Whatever happens, Morgan will always be remembered as an integral force behind an iconic sitcom, though his son feels his work outside of ‘Father Ted’ has ultimately gone underappreciated.

“I notice Oliver Callan wrote an article about the [Charles] Haughey book and influence of my dad in terms of how Haughey is remembered. I thought that was interesting because no one has really ever acknowledged that, certainly in any kind of serious books about politics or that kind of stuff.

“But he was influential and I don’t think that’s been appreciated. There’s a multi-million euro comedy industry that didn’t exist when he started. But it was certainly in full swing by the time he died.

“And you can’t say that had nothing to do with it because he was the only one playing these shitty clubs and the backs of discos in the ’80s or getting run out of small towns in the midlands. So he did the state some service and he also introduced, in a very real way, a measure of disrespect that couldn’t be avoided.

“In terms of people and public life that they needed, there was Pictorial Weekly and there was some very good comedy before he arrived. It’s not to say that there was nothing, then he turned up. But he fused a lot of stuff that was there and created something brand new. But I don’t think that’s been fully appreciated, just how much of an influence it had on Irish life.

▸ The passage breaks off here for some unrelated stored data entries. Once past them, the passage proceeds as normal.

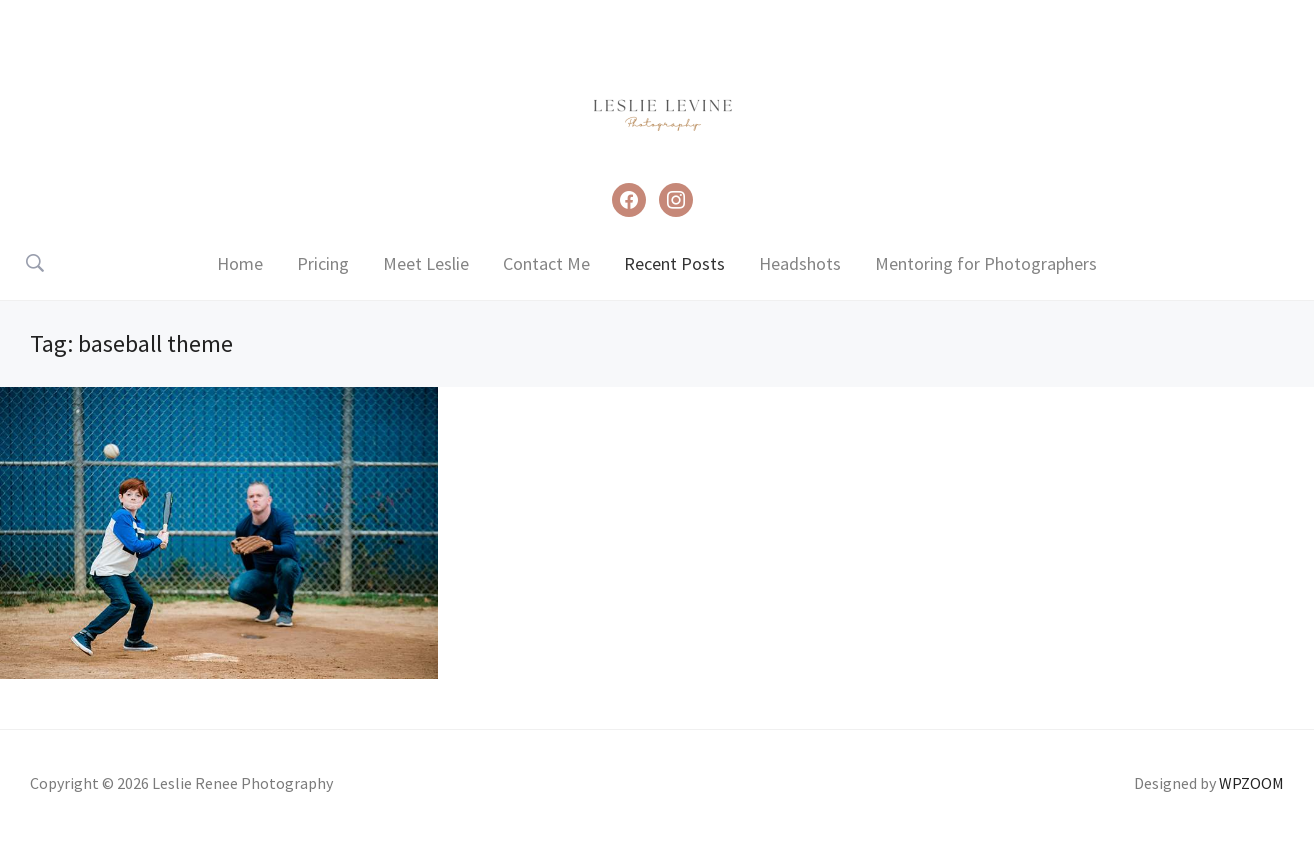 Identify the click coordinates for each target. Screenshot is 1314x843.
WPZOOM (1251, 783)
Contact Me (546, 263)
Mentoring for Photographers (986, 263)
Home (240, 263)
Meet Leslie (426, 263)
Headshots (800, 263)
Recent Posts (674, 263)
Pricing (323, 263) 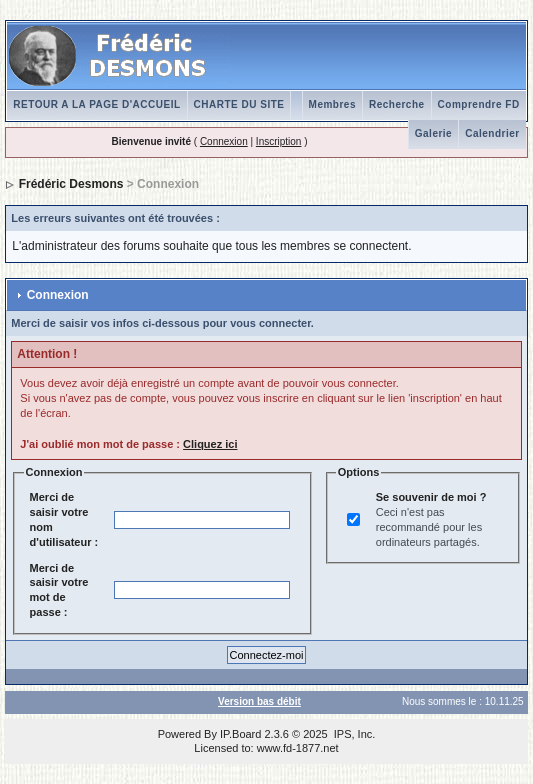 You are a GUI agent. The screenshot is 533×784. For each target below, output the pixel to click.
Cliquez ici (210, 444)
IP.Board (240, 734)
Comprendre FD (479, 104)
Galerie (433, 133)
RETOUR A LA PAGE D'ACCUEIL (96, 104)
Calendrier (492, 133)
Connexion (224, 141)
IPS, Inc (353, 734)
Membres (332, 104)
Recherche (397, 104)
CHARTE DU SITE (239, 104)
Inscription (279, 141)
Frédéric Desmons (71, 184) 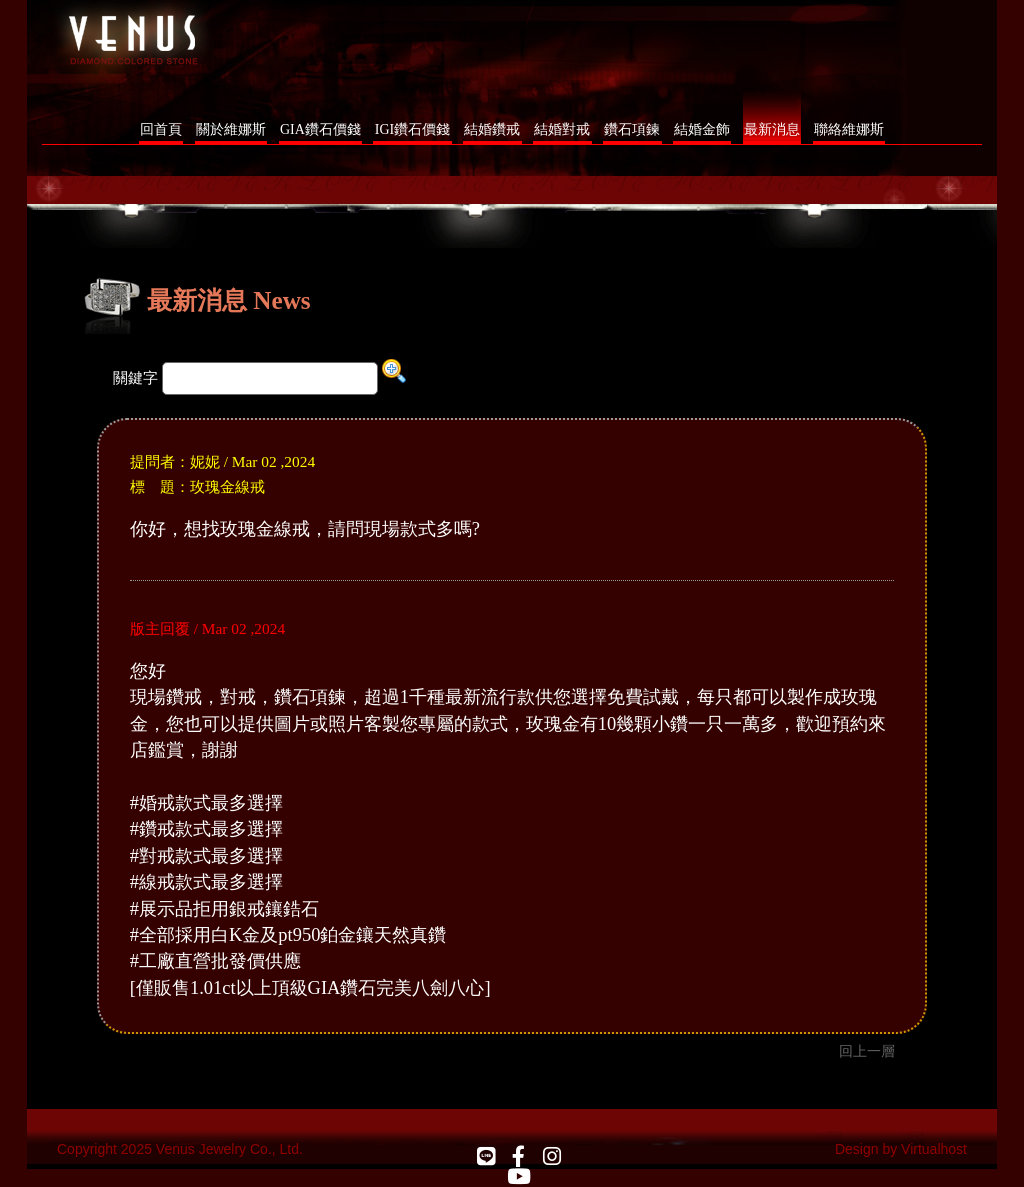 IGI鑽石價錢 (412, 129)
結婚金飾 (702, 129)
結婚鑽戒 (492, 129)
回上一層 (867, 1051)
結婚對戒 (562, 129)
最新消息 (772, 129)
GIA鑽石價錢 (320, 129)
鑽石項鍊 (632, 129)
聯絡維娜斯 (849, 129)
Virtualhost (934, 1149)
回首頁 (161, 129)
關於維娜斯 (231, 129) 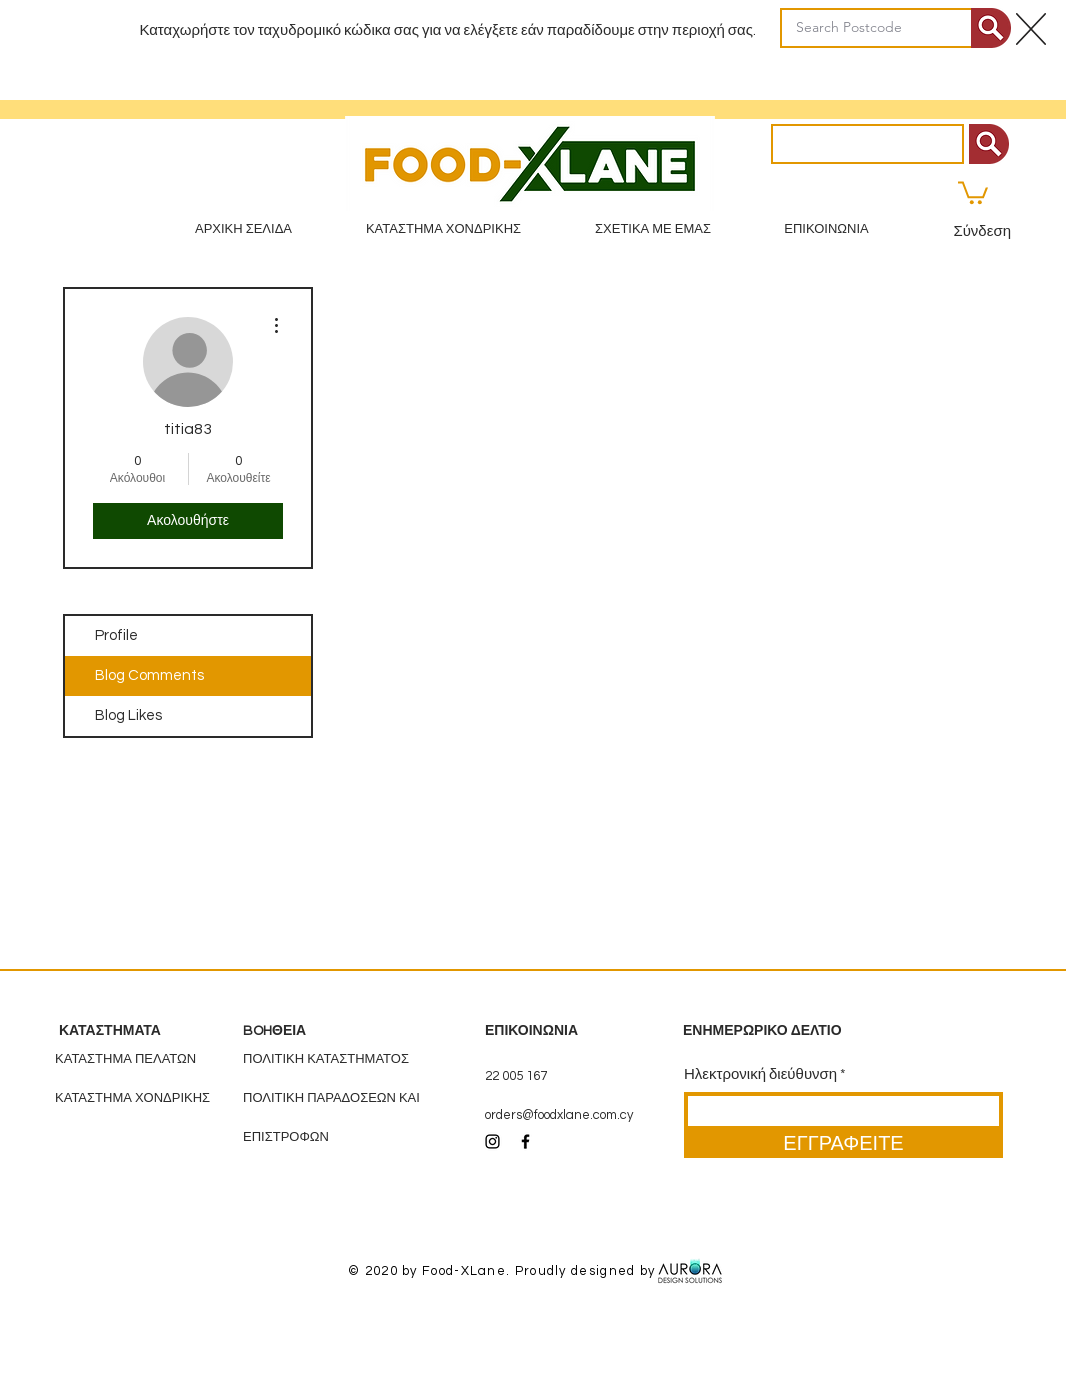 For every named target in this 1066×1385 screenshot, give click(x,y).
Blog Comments (149, 675)
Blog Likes (128, 715)
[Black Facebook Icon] (525, 1141)
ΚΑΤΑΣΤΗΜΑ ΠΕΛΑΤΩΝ (125, 1059)
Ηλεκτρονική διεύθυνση (760, 1074)
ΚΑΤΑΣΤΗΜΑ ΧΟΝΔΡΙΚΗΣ (132, 1098)
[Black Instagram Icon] (492, 1141)
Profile (116, 635)
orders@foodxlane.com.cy (559, 1115)
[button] (973, 191)
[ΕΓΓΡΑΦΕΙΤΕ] (843, 1144) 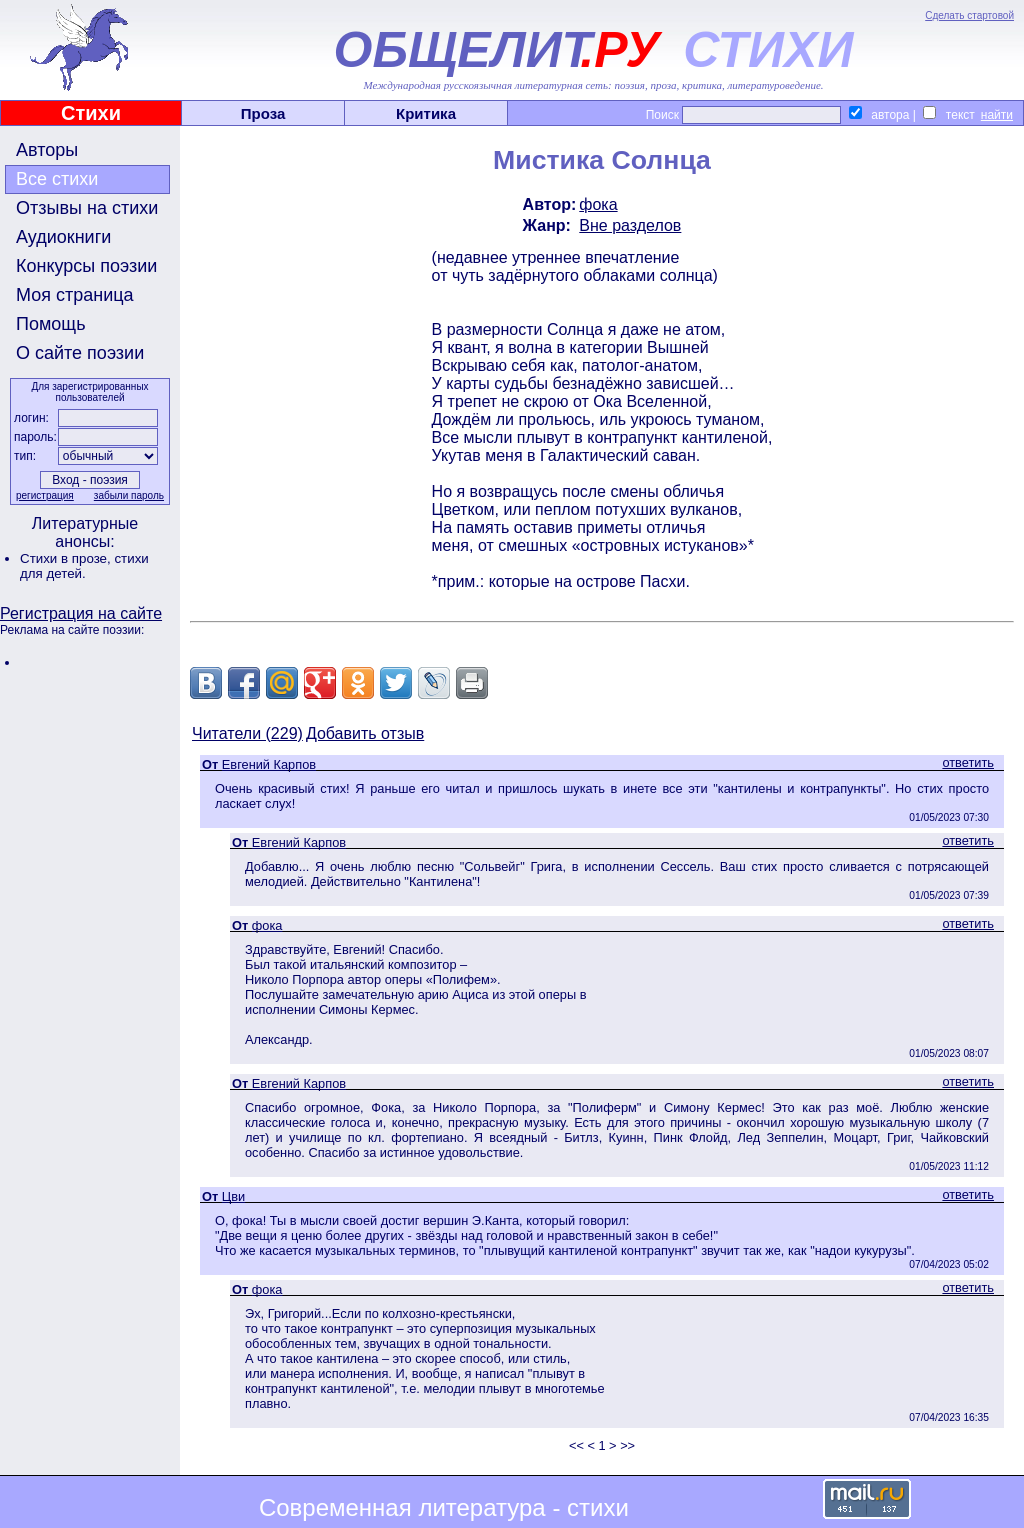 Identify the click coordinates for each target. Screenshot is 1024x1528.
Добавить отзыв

“In fairness to Oliver, and I don’t know the guy at all, but I do know he has been very clear about the fact that he was an influence on him.

“And I would love to see a lot of the projects brought to fruition. I remember saying that to [the late English comedy producer, writer and performer] Geoffrey Perkins just after the funeral — we were in the pub across the road from the church. I said ‘it would be a shame if this stuff got lost’. But I was not really in much of a mental state to deal with anything like that at the time.

“The people that did try to do that stuff, they did their best but there’s only so far you can bring it. But if someone wanted to do it, they’re more than welcome

“But the way I see it is he’s very fondly remembered and that’s wonderful. Arthur [Mathews] and Graham [Linehan] created something that was truly magical.

“We talk about immortals in our house a lot and he is immortal. He’s still with us. Every time I turn on the TV he’s there and the kids get to see their grandad. That wouldn’t have happened if he died just after Scrap. We’d have some tapes and that’s fine and all, but I do think there’s a debt of gratitude that Ireland owes him and I think his body of work beyond Ted is worth remembering. But are you going to stick it on the Leaving Cert? You can’t do that.

“But he was a very fine writer and a fine mind, and I think in his own lifetime he was underestimated and underappreciated. After he died, he was very much appreciated by the people and by some people in public life. But I also get the sense, and I may be wrong, that there’s a sort of palpable relief that he’s not around anymore to stir up the shit.

“I’d love to see him going to UCD on a Friday night, freezing his arse off and being frustrated with that. But he gets his arse under a heated seat in a giant Merc, which wasn’t the case in life.”